W środę na konferencji prasowej szef resortu zdrowia poinformował o 30 586 nowych, potwierdzonych przypadkach zakażenia koronawirusem. Stwierdził, że wkroczyliśmy w piątą falę, która będzie w najbliższych dniach bardzo dynamicznie się rozwijała.
Zdalna administracja
Dlatego – jak mówił – sytuacja wymaga podejmowania specjalnych kroków. “Zdecydowaliśmy o wprowadzeniu obowiązku przejścia na prace zdalną w administracji publicznej” – przekazał szef MZ.
“W ciągu najbliższych dni zostanie przygotowane rozporządzenie epidemiczne, które obowiązek tego typu nałoży na wszystkich pracodawców publicznych w administracji, oczywiście z wyjątkiem tych zadań, które muszą być realizowane na rzecz obywateli i które muszą być realizowane w tradycyjnym modelu pracy” – dodał Niedzielski.

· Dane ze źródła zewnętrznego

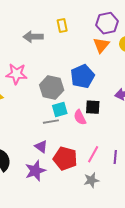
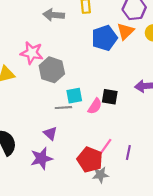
blue pentagon: (82, 76) -> (104, 38), moved
gray hexagon: (52, 88) -> (52, 70), moved
pink semicircle: (80, 117) -> (95, 106), turned -126
red pentagon: (65, 158) -> (90, 160), moved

Zaapelował do wszystkich pracodawców w Polsce, do wszystkich osób odpowiedzialnych za organizację pracy o to, “by w miarę możliwości, na ile jest to w poszczególnych branżach możliwe, praca zdalna znowu stała się standardem”.
Wskazał, że jeśli nie zmniejszy się mobilność, nie zmniejszy się liczby okazji do transmisji wirusa, “to niestety musimy liczyć się nadal z tak bardzo dynamicznym wzrostem liczby zakażeń”.

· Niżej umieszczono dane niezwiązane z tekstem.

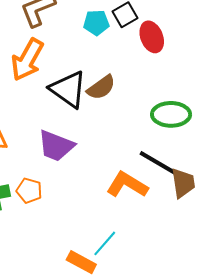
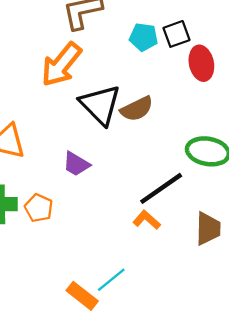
purple trapezoid: (56, 146) -> (76, 164), size x0.7
black line: (159, 164) -> (161, 188), moved, turned -75
orange L-shape: (127, 185) -> (147, 220), size x0.6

Lock down raczej nie będzie instrumentem wykorzystywanym w polityce epidemicznej
Lockdown jako taki raczej nie jest i nie będzie instrumentem wykorzystywanym w polityce epidemicznej, tak jak to było w poprzednich falach. Planujemy pójść w kierunku powszechnego stosowania certyfikatów – powiedział w środę minister zdrowia Adam Niedzielski.
Niedzielski zaznaczył, że patrząc na politykę walki z epidemią w innych krajach, widać “odejście od czegoż, co nazywane jest lockdownami, w kierunku powszechnego stosowania certyfikatów, które potwierdzają testowanie, ujemny wynika testu, status ozdrowieńca bądź też szczepienie”.
“Myślę, że w ogóle lockdown jako taki raczej nie jest i nie będzie instrumentem wykorzystywanym w polityce epidemicznej, tak jak to było w poprzednich falach” – stwierdził.
Poinformował, że planowane jest pójście “w kierunku certyfikatów”.